Erdogan has done much house-cleaning since coming to power in 2003, working to make Turkey immune to its Ataturk tradition of military rule. He purged the officer class following a mass trial of alleged conspirators in what was dubbed the Ergenekon terrorist organization, a spin-off of the CIA's Operation Gladio. He relied on Gulenists in the judiciary, not a wise move.
Over 500 people were arrested by 2011, most since acquitted, with many judicial documents exposed as fake, though Ergenekon and Gladio are not. The dubious Ergenekon investigation, and corruption investigations, also spearheaded by Gulenists, targeting Erdogan's son Bilal, led to a crackdown against the Gulenist in 2013. The gloves were off, and Gulenists in the government had good cause to join with others disaffected with Erdogan.
The journals Soylu was referring to are the American Enterprise Institute website, where "Could there be a coup in Turkey?" by Michael Rubin, appeared in March comparing Erdogan's fate to that of the overthrown Egyptian President Morsi. The other is the Washington Post, where an oped in March by former US ambassador to Turkey Eric Edelman called for Erdogan to "reform or resign."

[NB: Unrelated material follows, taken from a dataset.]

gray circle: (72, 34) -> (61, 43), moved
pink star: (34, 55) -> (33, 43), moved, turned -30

Could the likes of Rubin and Edelman even be inciting allies-of-convenience ISIL to perpetrate terrorist bombings in Istanbul and Ankara, to give the restive military a convenient pretext to carry out a coup? Is the coup a neocon use of "soft power" to install a more amenable leader in Turkey?

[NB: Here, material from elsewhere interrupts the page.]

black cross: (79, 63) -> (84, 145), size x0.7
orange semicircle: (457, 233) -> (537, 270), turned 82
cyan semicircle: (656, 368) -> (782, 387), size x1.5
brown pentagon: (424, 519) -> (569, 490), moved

What do you think is the reason for early suppression of the coup? Why was the coup repelled immediately?
Fortunately for Erdogan, unlike in Egypt, the army was no longer the monolith it was in Kemalist days, headed by a ruthless general eager to crush the fledgling democracy. And social media played a decisive role in mobilizing the broad public within minutes, to get people to the streets. "There is no power higher than the power of the people," exhorted the president on national TV, as his followers fought the mutineers at the barricades. Turkey's version of the social media fueled its very own "Arab Spring".
What consequences, positive or negative, does the losing coup have for the future of Turkey, Erdogan's government and the Army itself?
The future of Turkey still lies in Erdogan's hands after 15 years in control, but it's not a happy future. Looking back, the turning point in an already chaotic international order is 2011 -- the original Arab Spring. The charismatic Erdogan, up to that point, looked like the new face of the Muslim world, smart, savvy, bristling against the empire (both US and Israeli), trying to make peace with Turkey's bugaboo, the Kurds and their party, the PKK.
But, whether through hubris or bungling, these gestures collapsed. His "Zero Problems" policy with neighbours became anything but, leaving Turkey surrounded not by 'friends' but by enemies.
He abandoned first Muamar Gaddafi in Libya in 2011, and then his 'friend' Bashar Assad in 2012. Libya became a failed state, a haven for terrorists. Assad was pushed to use all his military strength against a motley gang of al-Qaeda clones and naive westernizers, to prevent a similar fate for Syria.
But Erdogan bet on the wrong horse. Assad had refused to take his 'friend' Erdogan's advice to dismantle the Syrian state and hand over power to the opposition, dominated increasingly by al-Qaeda groups, now led by something that calls itself ISIL (Islamic State in the Levant), but is neither Islamic nor a state. Assad refused to trust the West, which had held him in their sights from the start.